Several analysts have called for the RBI to intervene in the forex market in order to prevent the recent sharp depreciation in the rupee from fuelling imported inflation, which could add to already high domestic price pressures.

The RBI has always maintained that it does not use the rupee as a tool for inflation management. However, in its latest policy, it said a falling rupee may have adverse effects on inflation.

“One should not look at our exchange rate policy within the narrow boundaries of inflation management," Gokarn said.

“There is larger logic and context to our exchange rate policy and we have over the last few years allowed the rupee to float within the broader structural boundaries of debt limitations or debt restrictions, so that policy remains," he added.

His comments come on a day when the rupee hit 49.90, its lowest since 14 May 2009, and a day after it shed 2.5% to post its biggest single-day loss in nearly three years.

The local unit has declined nearly 12% from its 2011 high of 43.8550 against the dollar reached in late July.

At 12:08 pm, the partially convertible rupee was at 49.65/66 per dollar, off the day’s low of 49.90 and 0.2% below Thursday’s close of 49.57/58.

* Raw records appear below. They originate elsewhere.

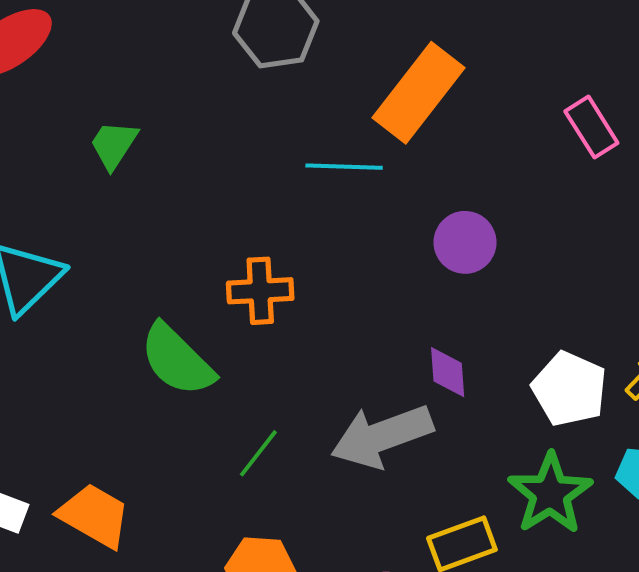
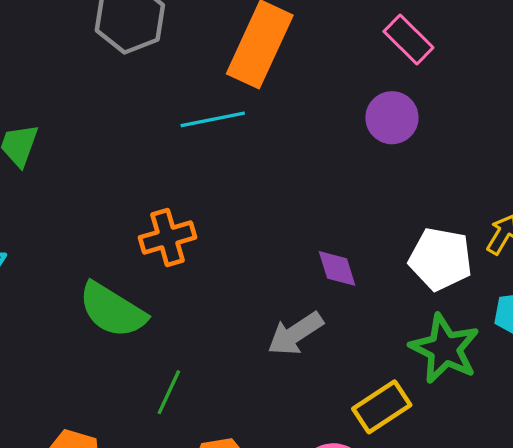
purple circle: (465, 242) -> (392, 118), moved
gray arrow: (382, 436) -> (295, 334), size x0.7
green line: (258, 453) -> (169, 392), moved

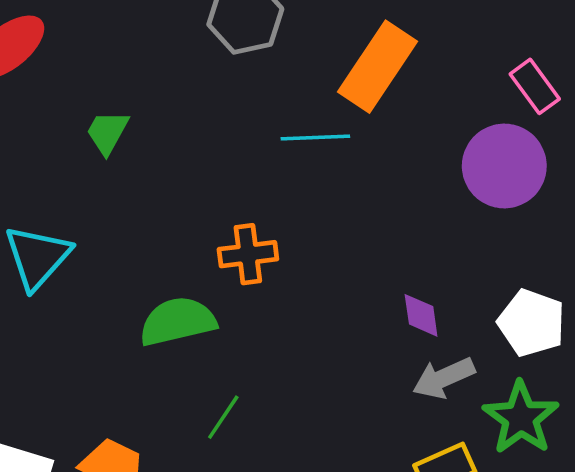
purple circle: (392, 118) -> (504, 166), size x1.5
green semicircle: (112, 310) -> (178, 321), turned 126
gray arrow: (295, 334) -> (444, 378), moved

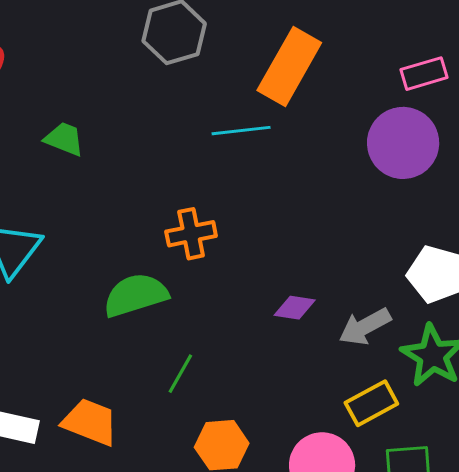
pink rectangle: (535, 86) -> (424, 74), turned -66
green trapezoid: (107, 132) -> (64, 139), turned 87
purple diamond: (421, 315) -> (295, 308), moved, turned -69

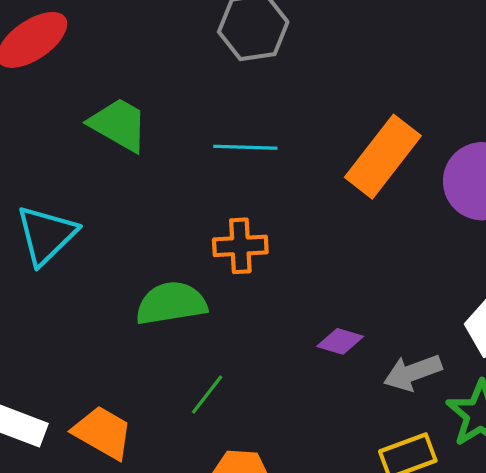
orange rectangle: (289, 67) -> (383, 157), moved
cyan line: (241, 131) -> (245, 147), moved
green trapezoid: (64, 139) -> (119, 125), size x1.4

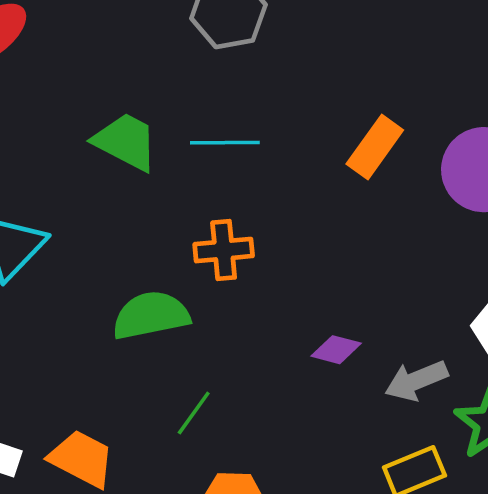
green trapezoid: (119, 125) -> (126, 142), moved
orange rectangle: (383, 157) -> (375, 147), size x0.7

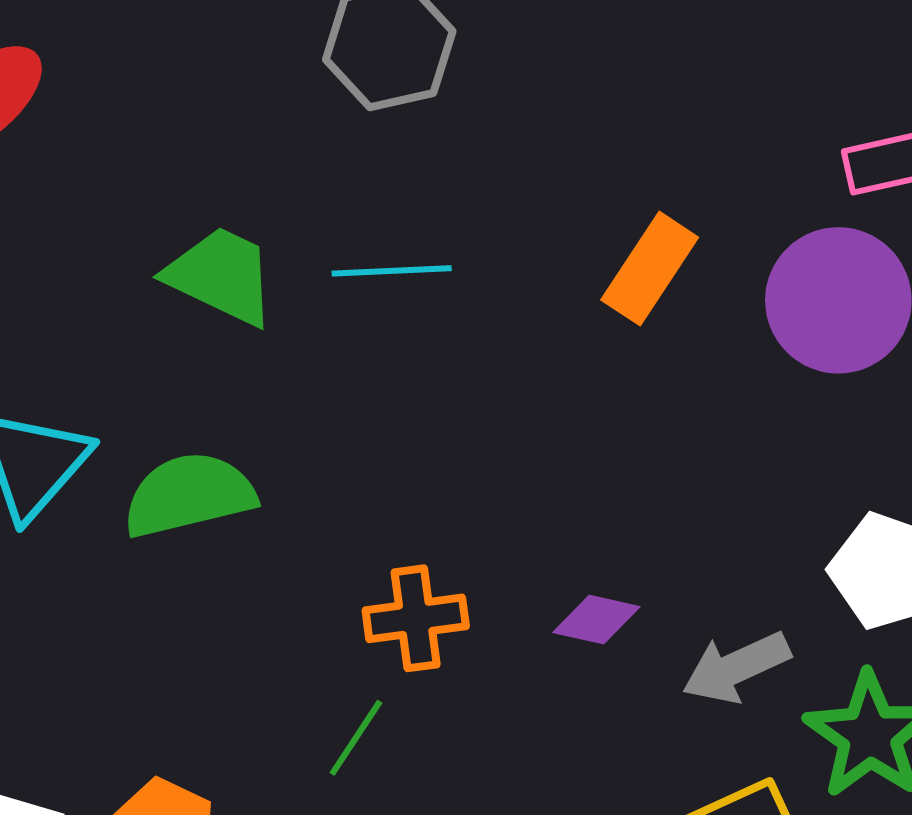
orange cross: (224, 250) -> (416, 618), moved
green semicircle: (151, 315) -> (189, 495), moved

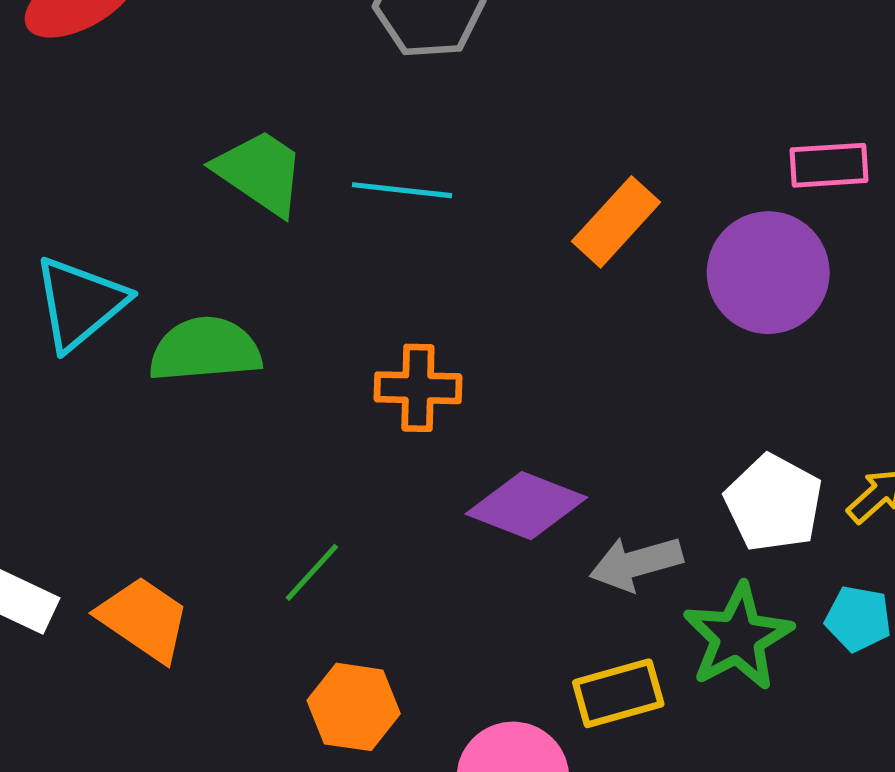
orange cross: (416, 618) -> (418, 388), moved
purple diamond: (596, 620) -> (526, 506), size x1.6

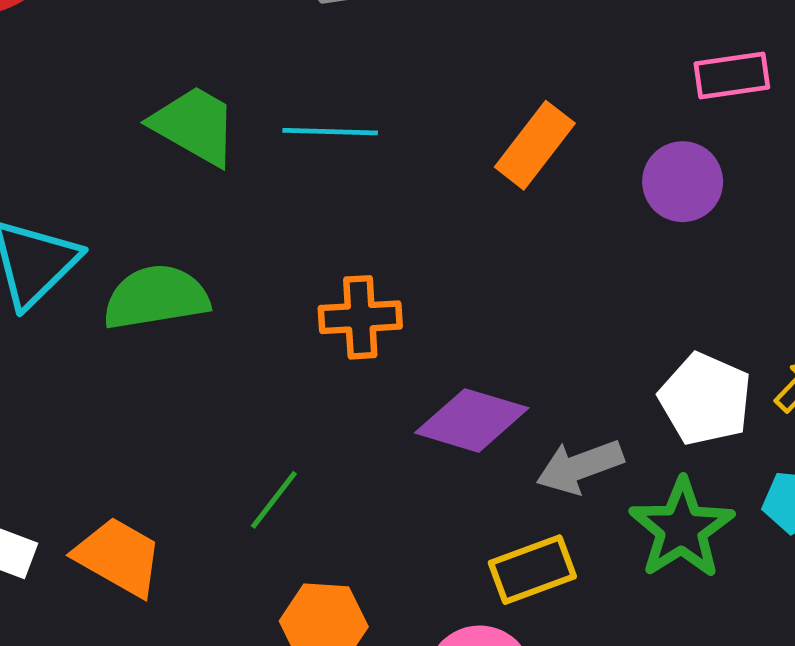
purple circle: (768, 273) -> (683, 182), size x0.7
yellow rectangle: (618, 693) -> (532, 570), moved

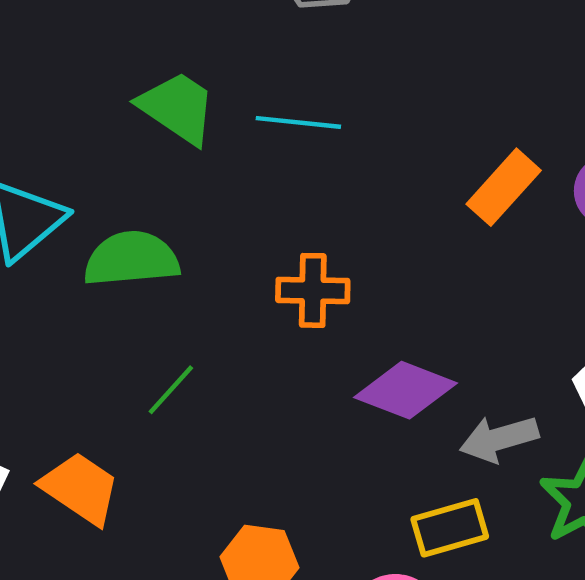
orange rectangle: (535, 145) -> (504, 187), moved
green line: (274, 500) -> (171, 390), moved

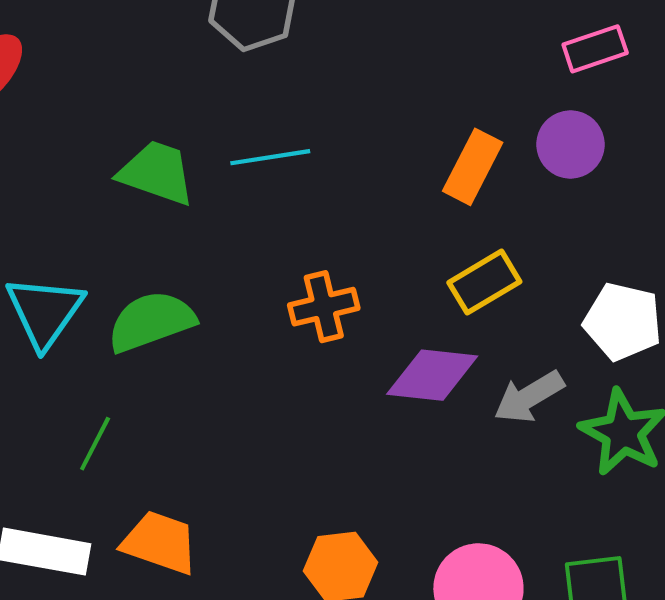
green line: (171, 390) -> (95, 444), moved
yellow rectangle: (450, 528) -> (484, 282), moved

“It is important for people to recognize that volatility in the exchange rate is a part of the game now and your investment or return calculations have to take that into account and you have to decide how you are going to hedge that risk," Gokarn said.

The RBI has refrained from intervening in the foreign exchange market for eight straight months until July, latest central bank data showed earlier this month.

However, there has been speculation in the forex market over the last few days that the RBI may have stepped in to support the local unit.

Several traders had said the RBI likely sold dollars on Thursday. However, this can only be confirmed when the central bank releases the intervention data for this month in November.